I’ve been in a really weird space lately. Not too sure exactly what’s going on inside this here brain of mine, but I just have no lus to do anything lately, besides read. And since “attending gigs” is what I do (this makes me sound like a little bit of a douche, but oh well) this has not been very constructive for me, or my writing. Postexam blues? Perhaps.
Now usually there’s only one Tennessee-brewed man who can pull me out of these slumps and make me realise that life is indeed a glorious one, but (and some of you might not believe this) he’s recently been replaced. Oh yes he has. I’ve replaced Jack with Jeff. Jeff Buckley. Who actually drowned in the Wolf River that runs through Tennesse, so I guess it all comes full circle in some sort of universally strange way.
And then I was presented with a postexam present, courtesy of Mikey. Jeff’s second, but first posthumous album ‘Sketches for my Sweetheart the Drunk’. Nice title. It was supposed to be called ‘My Sweetheart the Drunk’ but because it wasn’t completed his mother thought it would be appropriate to change the title slightly. Clever. I’ve had this album on heavy rotation since I was handed it. And I think it’s safe to say that the slump is officially over. Also, the production of this album was overseen by Chris Cornell (oh how the mighty have fallen) and apparently the two of them were very good buddies.  
Apparently Jeff and Mr Cornell used to have competitions to see who could write the best songs. Wonder what Jeff would think of lyrics like “no that bitch ain’t apart of me”. Yes yes yes, I know I’ve harped on this Chris Cornell thing for long enough, so in light of this Buckley-Cornell revelation, this is the last time I will ever complain about him.
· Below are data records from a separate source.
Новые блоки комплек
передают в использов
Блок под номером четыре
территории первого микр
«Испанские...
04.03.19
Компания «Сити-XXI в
Cross my heart. When Rolling Stone magazine released their “100 Greatest Singers of All Time”, this is what Mr Cornell had to say about his buddy, who was ranked at number 39. It’s moving stuff, but oh so true.
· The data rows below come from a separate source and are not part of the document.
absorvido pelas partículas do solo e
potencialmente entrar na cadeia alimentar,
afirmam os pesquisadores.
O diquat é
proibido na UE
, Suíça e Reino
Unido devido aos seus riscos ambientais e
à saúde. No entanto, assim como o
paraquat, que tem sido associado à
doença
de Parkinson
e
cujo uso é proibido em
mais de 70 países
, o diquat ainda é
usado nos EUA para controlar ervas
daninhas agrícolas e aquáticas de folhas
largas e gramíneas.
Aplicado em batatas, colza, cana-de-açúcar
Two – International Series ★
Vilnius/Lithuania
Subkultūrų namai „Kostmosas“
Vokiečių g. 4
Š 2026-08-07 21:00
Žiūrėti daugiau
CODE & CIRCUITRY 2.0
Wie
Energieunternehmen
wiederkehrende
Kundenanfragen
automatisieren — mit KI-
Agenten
The man’s voice is about as close to a spiritual experience as you can get. And I’m fake Roman Catholic children, so I know what I’m talking about.
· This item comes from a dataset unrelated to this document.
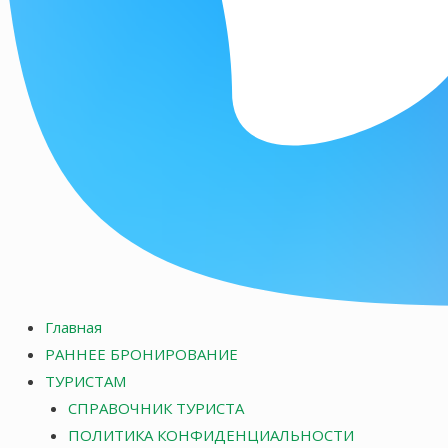
Главная
РАННЕЕ БРОНИРОВАНИЕ
ТУРИСТАМ
СПРАВОЧНИК ТУРИСТА
ПОЛИТИКА КОНФИДЕНЦИАЛЬНОСТИ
This is my favourite photo of the usually pensive Jeff.
Also, on Thursday I ventured out from my hole to mission to Mercury to watch The Ragdolls play downstairs. First gig in 5 months and it was pretty obvious that they were kind of nervous and rusty through the first couple of songs. But Pope settled nicely into the set and once she did that signature “lip curl” she was on a roll. I can’t fault Pope on her voice – its shit hot, but it turns out she’s also a demon on the bass. Mr Fantastic better watch his back.

Now if you’re reading this and you know me, you probably know that I’ve got a pretty thick skin and it’s not very easy to get underneath it. So let’s just say that my skin has been slightly irritated, kinda like what a mild rash will do to you. I do not see the reasoning behind feeling the need to attack someone’s intellectual status. “Stupid” is quite possibly the worst word you can call someone, anyone, especially if, like myself, they turn out to not be that much of an idiot. Also, if you’re going to be a preschooler and start throwing those kinds of adjectives around, at least have the balls to do it to my face. 

(When asked how he would like to be remembered) As a good friend. I don’t really need to be remembered – I hope the music is remembered.